> _WORK INSTRUCTION_
Please transcribe exactly, and only, the lines of the data below between the line holding "GIẤY PHOTOCOPY" and the line holding "沖縄「MIYAKO ISLAND ROCK FESTIVAL」初参加", inclusive.

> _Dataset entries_

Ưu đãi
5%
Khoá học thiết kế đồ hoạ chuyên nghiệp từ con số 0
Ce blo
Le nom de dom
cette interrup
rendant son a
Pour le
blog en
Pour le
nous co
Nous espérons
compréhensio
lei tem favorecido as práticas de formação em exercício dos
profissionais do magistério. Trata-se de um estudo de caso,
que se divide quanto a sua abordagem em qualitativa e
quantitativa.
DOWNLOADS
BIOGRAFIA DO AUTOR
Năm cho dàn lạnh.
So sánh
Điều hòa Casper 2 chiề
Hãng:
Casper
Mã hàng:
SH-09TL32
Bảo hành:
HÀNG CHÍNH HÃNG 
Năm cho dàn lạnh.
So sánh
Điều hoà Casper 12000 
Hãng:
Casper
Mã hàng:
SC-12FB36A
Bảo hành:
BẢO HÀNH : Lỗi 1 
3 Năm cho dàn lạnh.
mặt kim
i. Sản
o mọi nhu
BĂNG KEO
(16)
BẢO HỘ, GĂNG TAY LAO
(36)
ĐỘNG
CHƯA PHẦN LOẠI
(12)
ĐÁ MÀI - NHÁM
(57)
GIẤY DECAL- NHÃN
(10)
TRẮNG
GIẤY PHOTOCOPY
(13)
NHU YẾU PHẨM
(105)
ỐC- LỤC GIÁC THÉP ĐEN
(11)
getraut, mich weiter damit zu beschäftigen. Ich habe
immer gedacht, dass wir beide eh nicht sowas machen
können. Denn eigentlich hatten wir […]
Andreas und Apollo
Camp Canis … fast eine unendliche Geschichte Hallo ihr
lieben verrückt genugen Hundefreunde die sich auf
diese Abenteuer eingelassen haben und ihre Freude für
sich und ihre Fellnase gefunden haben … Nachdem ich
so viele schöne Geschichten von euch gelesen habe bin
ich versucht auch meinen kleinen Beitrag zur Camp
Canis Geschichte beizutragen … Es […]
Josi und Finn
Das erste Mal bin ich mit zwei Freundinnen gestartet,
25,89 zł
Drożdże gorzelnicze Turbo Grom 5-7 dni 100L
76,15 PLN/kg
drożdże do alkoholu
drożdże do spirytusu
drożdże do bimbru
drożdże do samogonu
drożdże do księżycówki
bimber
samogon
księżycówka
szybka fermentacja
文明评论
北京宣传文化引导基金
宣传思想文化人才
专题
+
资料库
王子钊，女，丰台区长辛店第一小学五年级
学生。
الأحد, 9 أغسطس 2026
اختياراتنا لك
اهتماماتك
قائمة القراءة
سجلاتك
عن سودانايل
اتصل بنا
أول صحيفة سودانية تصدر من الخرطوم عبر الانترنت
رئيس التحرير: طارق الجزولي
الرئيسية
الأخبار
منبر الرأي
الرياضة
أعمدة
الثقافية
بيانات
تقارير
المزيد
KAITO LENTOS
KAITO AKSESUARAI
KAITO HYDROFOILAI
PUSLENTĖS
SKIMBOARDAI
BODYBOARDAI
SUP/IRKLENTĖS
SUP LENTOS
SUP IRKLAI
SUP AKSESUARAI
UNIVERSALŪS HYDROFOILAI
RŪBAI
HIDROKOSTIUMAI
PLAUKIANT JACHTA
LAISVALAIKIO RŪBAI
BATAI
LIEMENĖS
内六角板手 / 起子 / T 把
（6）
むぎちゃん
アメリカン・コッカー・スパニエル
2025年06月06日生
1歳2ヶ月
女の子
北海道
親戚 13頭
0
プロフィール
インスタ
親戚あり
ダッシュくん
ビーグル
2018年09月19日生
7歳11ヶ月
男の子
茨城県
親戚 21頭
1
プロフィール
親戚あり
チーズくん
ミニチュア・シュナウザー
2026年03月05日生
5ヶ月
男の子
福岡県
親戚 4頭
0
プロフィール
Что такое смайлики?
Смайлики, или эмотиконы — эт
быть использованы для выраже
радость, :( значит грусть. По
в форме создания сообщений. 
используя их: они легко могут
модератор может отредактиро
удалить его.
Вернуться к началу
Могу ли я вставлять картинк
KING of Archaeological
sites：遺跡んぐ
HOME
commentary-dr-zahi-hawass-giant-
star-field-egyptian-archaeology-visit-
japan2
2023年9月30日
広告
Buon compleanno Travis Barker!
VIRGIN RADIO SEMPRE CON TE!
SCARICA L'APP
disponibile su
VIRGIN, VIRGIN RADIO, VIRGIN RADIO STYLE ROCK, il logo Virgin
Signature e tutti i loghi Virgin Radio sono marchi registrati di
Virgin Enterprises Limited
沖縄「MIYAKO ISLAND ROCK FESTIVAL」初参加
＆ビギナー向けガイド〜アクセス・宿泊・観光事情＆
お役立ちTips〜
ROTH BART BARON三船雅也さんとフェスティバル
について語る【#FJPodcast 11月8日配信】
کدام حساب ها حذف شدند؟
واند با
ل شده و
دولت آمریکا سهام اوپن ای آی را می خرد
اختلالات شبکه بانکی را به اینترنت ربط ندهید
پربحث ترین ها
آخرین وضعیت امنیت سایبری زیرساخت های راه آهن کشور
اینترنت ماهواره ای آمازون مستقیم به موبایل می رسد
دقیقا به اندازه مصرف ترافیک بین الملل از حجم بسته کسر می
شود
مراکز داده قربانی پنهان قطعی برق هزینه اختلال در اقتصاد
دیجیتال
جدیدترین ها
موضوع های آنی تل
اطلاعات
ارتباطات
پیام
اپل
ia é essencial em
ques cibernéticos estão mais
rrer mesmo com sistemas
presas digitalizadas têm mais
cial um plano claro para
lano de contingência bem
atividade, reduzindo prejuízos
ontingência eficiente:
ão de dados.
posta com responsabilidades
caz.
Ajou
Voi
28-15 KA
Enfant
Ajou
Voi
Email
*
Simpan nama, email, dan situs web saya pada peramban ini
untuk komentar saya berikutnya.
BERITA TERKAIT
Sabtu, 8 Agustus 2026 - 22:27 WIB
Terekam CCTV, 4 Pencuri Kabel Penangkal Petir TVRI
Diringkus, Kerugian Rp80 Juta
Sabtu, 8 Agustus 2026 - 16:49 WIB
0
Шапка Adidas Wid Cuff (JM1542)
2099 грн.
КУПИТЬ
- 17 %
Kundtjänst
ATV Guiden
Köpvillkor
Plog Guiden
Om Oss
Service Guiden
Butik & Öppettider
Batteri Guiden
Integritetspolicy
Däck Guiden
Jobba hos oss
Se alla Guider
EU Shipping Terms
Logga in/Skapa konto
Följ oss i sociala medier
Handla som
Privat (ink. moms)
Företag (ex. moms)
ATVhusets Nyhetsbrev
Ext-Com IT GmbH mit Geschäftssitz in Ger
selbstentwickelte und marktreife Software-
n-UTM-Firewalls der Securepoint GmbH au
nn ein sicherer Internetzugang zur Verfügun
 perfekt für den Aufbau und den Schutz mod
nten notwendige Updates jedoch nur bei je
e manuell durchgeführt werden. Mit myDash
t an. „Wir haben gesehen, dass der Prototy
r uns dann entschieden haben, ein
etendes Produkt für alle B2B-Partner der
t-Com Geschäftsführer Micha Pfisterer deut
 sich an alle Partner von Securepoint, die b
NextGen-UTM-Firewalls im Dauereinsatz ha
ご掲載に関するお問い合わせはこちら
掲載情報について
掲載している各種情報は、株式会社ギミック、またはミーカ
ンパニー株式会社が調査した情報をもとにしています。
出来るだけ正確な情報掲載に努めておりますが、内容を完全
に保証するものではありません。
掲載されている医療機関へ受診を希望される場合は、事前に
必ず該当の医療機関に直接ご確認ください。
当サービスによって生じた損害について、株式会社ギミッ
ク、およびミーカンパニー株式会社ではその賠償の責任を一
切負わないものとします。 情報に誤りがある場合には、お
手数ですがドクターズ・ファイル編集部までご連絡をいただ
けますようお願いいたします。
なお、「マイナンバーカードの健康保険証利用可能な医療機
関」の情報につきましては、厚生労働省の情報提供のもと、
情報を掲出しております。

> _EXERCISE SOLUTION_
GIẤY PHOTOCOPY
(13)
NHU YẾU PHẨM
(105)
ỐC- LỤC GIÁC THÉP ĐEN
(11)
getraut, mich weiter damit zu beschäftigen. Ich habe
immer gedacht, dass wir beide eh nicht sowas machen
können. Denn eigentlich hatten wir […]
Andreas und Apollo
Camp Canis … fast eine unendliche Geschichte Hallo ihr
lieben verrückt genugen Hundefreunde die sich auf
diese Abenteuer eingelassen haben und ihre Freude für
sich und ihre Fellnase gefunden haben … Nachdem ich
so viele schöne Geschichten von euch gelesen habe bin
ich versucht auch meinen kleinen Beitrag zur Camp
Canis Geschichte beizutragen … Es […]
Josi und Finn
Das erste Mal bin ich mit zwei Freundinnen gestartet,
25,89 zł
Drożdże gorzelnicze Turbo Grom 5-7 dni 100L
76,15 PLN/kg
drożdże do alkoholu
drożdże do spirytusu
drożdże do bimbru
drożdże do samogonu
drożdże do księżycówki
bimber
samogon
księżycówka
szybka fermentacja
文明评论
北京宣传文化引导基金
宣传思想文化人才
专题
+
资料库
王子钊，女，丰台区长辛店第一小学五年级
学生。
الأحد, 9 أغسطس 2026
اختياراتنا لك
اهتماماتك
قائمة القراءة
سجلاتك
عن سودانايل
اتصل بنا
أول صحيفة سودانية تصدر من الخرطوم عبر الانترنت
رئيس التحرير: طارق الجزولي
الرئيسية
الأخبار
منبر الرأي
الرياضة
أعمدة
الثقافية
بيانات
تقارير
المزيد
KAITO LENTOS
KAITO AKSESUARAI
KAITO HYDROFOILAI
PUSLENTĖS
SKIMBOARDAI
BODYBOARDAI
SUP/IRKLENTĖS
SUP LENTOS
SUP IRKLAI
SUP AKSESUARAI
UNIVERSALŪS HYDROFOILAI
RŪBAI
HIDROKOSTIUMAI
PLAUKIANT JACHTA
LAISVALAIKIO RŪBAI
BATAI
LIEMENĖS
内六角板手 / 起子 / T 把
（6）
むぎちゃん
アメリカン・コッカー・スパニエル
2025年06月06日生
1歳2ヶ月
女の子
北海道
親戚 13頭
0
プロフィール
インスタ
親戚あり
ダッシュくん
ビーグル
2018年09月19日生
7歳11ヶ月
男の子
茨城県
親戚 21頭
1
プロフィール
親戚あり
チーズくん
ミニチュア・シュナウザー
2026年03月05日生
5ヶ月
男の子
福岡県
親戚 4頭
0
プロフィール
Что такое смайлики?
Смайлики, или эмотиконы — эт
быть использованы для выраже
радость, :( значит грусть. По
в форме создания сообщений. 
используя их: они легко могут
модератор может отредактиро
удалить его.
Вернуться к началу
Могу ли я вставлять картинк
KING of Archaeological
sites：遺跡んぐ
HOME
commentary-dr-zahi-hawass-giant-
star-field-egyptian-archaeology-visit-
japan2
2023年9月30日
広告
Buon compleanno Travis Barker!
VIRGIN RADIO SEMPRE CON TE!
SCARICA L'APP
disponibile su
VIRGIN, VIRGIN RADIO, VIRGIN RADIO STYLE ROCK, il logo Virgin
Signature e tutti i loghi Virgin Radio sono marchi registrati di
Virgin Enterprises Limited
沖縄「MIYAKO ISLAND ROCK FESTIVAL」初参加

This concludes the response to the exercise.